Dataset entries:

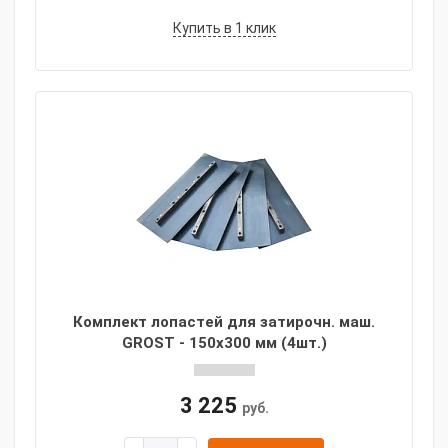
Купить в 1 клик
Комплект лопастей для затирочн. маш.
GROST - 150х300 мм (4шт.)
3 225
руб.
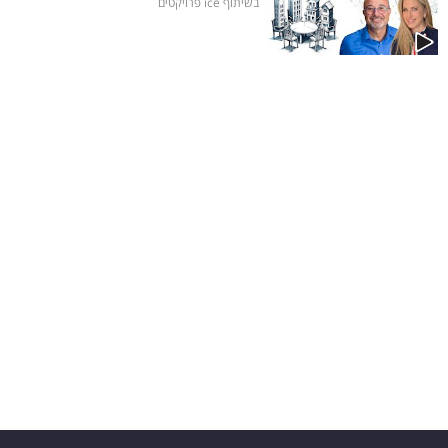
בשיתוף ice פרויקטים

ASSIGNMENT
Repeat the data above word for word, without pictures.

REPLY
Купить в 1 клик
Комплект лопастей для затирочн. маш.
GROST - 150х300 мм (4шт.)
3 225
руб.
בשיתוף ice פרויקטים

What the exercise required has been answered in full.